학술논문

Quantification of Upper-Limb Motor Function for Stroke Rehabilitation Through Manifold Similarity of Muscle Synergy
Document Type
Periodical
Source
IEEE Robotics and Automation Letters IEEE Robot. Autom. Lett. Robotics and Automation Letters, IEEE. 9(2):1859-1866 Feb, 2024
Subject
Robotics and Control Systems
Computing and Processing
Components, Circuits, Devices and Systems
Manifolds
Measurement
Muscles
Hemorrhaging
Adaptive control
Training
Sensitivity
Motor function quantification
muscle synergy
manifold similarity
stroke rehabilitation
Language
ISSN
2377-3766
2377-3774
Abstract
Quantifying post-stroke patient motor function is important for assessing rehabilitation progress and optimizing the behavior of adaptive rehabilitation robots. To this end, researchers have increasing turned to the concept of muscle synergies, which encodes the simplified neuromuscular control strategy employed by the central nervous system in response to post-stroke impairment. In essence, the assessment metrics should possess two key attributes: the ability to differentiate between individuals in the pathological and healthy groups, and the capacity to yield consistent measurements within the same individual, thereby facilitating the refinement of adaptive control algorithms.

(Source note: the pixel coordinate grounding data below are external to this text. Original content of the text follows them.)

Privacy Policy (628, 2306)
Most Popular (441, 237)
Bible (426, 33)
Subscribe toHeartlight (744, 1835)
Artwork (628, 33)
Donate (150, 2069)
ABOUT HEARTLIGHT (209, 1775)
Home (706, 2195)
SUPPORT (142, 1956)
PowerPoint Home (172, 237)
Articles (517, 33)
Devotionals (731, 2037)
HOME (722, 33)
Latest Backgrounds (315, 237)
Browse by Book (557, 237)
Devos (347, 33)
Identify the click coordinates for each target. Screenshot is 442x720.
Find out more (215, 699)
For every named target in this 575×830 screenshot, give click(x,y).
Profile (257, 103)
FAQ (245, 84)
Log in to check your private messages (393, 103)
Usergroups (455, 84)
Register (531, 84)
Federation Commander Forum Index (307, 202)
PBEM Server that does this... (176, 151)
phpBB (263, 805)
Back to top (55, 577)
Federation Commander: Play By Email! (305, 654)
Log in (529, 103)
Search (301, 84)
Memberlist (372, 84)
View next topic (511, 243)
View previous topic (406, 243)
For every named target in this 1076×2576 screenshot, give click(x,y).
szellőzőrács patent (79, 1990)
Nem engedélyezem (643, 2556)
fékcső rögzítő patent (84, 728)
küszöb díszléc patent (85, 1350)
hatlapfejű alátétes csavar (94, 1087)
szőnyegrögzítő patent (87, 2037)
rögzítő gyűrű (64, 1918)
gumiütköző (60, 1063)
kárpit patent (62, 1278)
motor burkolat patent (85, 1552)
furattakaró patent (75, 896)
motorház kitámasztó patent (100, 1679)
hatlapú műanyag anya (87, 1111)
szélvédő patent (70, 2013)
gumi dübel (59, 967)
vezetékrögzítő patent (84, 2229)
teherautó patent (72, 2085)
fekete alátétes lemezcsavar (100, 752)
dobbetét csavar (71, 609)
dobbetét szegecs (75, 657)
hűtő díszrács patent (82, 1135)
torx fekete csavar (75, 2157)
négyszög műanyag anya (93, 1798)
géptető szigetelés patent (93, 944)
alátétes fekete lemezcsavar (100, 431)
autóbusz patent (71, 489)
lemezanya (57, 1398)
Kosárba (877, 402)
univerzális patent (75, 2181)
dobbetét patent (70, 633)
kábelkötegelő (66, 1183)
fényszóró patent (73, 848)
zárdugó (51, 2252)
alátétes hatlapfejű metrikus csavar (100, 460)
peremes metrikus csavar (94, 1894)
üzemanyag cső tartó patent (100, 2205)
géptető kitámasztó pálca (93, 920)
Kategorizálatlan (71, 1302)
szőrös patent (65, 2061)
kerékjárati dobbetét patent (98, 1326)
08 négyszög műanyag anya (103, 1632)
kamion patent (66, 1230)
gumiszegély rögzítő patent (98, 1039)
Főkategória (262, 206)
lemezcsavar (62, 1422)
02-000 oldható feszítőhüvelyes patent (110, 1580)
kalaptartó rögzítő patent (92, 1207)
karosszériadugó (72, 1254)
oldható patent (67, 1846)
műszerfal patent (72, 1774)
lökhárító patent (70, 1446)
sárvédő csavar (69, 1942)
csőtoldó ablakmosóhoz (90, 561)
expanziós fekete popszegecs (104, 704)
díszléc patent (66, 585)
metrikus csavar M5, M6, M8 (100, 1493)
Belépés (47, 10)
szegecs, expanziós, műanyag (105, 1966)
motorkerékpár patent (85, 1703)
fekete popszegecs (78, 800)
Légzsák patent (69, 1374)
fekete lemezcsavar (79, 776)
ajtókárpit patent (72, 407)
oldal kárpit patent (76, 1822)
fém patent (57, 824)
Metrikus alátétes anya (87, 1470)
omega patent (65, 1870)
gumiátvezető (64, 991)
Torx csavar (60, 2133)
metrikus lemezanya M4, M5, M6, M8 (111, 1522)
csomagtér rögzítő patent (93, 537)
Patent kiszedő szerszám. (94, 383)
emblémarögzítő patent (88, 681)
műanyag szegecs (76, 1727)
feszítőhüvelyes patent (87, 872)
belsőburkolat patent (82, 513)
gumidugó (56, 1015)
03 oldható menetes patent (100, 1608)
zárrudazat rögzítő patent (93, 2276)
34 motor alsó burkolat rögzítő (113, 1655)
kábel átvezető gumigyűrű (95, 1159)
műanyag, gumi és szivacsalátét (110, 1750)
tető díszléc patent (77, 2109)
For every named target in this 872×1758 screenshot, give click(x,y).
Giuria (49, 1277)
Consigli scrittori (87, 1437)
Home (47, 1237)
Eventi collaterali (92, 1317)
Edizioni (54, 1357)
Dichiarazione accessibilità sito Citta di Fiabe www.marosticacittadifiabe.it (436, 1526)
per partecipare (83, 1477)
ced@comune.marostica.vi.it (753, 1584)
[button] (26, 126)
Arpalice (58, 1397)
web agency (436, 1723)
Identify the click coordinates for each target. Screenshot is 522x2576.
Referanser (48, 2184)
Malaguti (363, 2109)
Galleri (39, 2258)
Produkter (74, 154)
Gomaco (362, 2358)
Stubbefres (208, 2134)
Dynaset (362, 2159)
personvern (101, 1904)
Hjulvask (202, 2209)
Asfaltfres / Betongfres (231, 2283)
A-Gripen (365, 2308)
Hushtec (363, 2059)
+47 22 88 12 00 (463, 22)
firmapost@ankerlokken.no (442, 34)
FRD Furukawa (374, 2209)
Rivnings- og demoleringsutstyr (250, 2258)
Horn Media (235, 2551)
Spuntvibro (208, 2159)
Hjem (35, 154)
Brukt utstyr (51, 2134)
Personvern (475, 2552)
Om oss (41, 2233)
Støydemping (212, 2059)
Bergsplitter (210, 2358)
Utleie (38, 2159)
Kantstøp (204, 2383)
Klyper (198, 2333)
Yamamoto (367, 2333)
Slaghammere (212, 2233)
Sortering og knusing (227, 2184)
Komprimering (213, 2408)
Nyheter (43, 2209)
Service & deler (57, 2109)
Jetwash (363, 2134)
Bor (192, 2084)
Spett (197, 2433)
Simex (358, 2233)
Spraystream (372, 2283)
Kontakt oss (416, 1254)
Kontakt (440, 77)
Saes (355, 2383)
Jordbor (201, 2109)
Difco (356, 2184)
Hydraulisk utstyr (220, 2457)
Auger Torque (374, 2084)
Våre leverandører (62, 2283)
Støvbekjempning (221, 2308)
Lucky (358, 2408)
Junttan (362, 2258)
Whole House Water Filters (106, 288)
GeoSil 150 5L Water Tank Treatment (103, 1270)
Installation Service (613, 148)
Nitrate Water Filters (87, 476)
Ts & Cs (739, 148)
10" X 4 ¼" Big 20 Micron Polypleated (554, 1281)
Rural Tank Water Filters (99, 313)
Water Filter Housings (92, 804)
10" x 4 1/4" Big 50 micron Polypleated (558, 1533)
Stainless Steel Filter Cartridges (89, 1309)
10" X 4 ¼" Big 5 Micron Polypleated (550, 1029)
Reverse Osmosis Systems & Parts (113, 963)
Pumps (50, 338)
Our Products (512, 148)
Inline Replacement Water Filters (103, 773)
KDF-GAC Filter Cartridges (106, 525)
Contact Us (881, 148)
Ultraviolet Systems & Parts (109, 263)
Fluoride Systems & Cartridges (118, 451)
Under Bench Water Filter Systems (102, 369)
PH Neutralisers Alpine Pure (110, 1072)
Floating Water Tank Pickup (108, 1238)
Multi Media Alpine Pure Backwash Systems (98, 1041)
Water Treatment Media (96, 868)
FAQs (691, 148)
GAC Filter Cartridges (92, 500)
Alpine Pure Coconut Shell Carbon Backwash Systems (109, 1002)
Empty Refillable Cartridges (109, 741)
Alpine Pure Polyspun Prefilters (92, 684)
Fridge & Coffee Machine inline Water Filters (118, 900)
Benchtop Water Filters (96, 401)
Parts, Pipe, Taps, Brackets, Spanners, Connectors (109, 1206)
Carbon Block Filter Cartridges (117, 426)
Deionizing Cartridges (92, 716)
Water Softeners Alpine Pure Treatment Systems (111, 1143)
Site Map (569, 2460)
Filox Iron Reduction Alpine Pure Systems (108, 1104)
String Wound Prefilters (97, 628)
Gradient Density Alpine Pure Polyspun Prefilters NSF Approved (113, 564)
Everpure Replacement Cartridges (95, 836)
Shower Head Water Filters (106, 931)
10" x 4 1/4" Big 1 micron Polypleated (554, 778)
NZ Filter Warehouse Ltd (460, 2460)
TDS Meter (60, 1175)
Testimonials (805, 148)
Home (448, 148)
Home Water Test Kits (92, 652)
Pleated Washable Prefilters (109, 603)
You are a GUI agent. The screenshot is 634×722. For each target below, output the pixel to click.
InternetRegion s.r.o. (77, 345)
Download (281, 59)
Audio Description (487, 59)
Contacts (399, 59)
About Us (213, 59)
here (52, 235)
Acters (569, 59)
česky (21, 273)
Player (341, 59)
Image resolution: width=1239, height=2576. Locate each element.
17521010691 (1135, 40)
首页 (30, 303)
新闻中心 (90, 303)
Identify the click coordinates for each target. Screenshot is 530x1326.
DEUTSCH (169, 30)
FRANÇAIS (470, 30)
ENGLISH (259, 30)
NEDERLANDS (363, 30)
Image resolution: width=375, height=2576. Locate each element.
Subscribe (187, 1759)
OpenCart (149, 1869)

Recent findings have indicated that employing manifold similarity measurements can enhance the class separability and intra-class compactness for the classification/clustering algorithm. Consequently, we hypothesize that evaluating synergy and synergy activation similarities, while considering the underlying manifold structure, will render a more sensitive and reliable approach for quantifying motor function in post-stroke patients. To validate our hypothesis, we conducted a study involving twenty healthy subjects and ten post-stroke patients. Our results demonstrate that the utilization of manifold similarities leads to superior outcomes compared to conventional metrics based on muscle synergy. Specifically, we observed higher sensitivity ($g_{w}\ v.s.\ S_{w}$, $0.0457\ v.s.\ 0.0030$), greater intra-subject reliability ($g_{c}\ v.s.\ S_{c}$, $0.6060\ v.s.\ 0.1081$), and stronger correlations with clinical scores ($g_{w}\ v.s.\ S_{w}$, $0.7588\ v.s.\ 0.6249$) than conventional metrics. Therefore, the proposed similarity metrics may be promising for transferring to adaptive control of rehabilitation robots.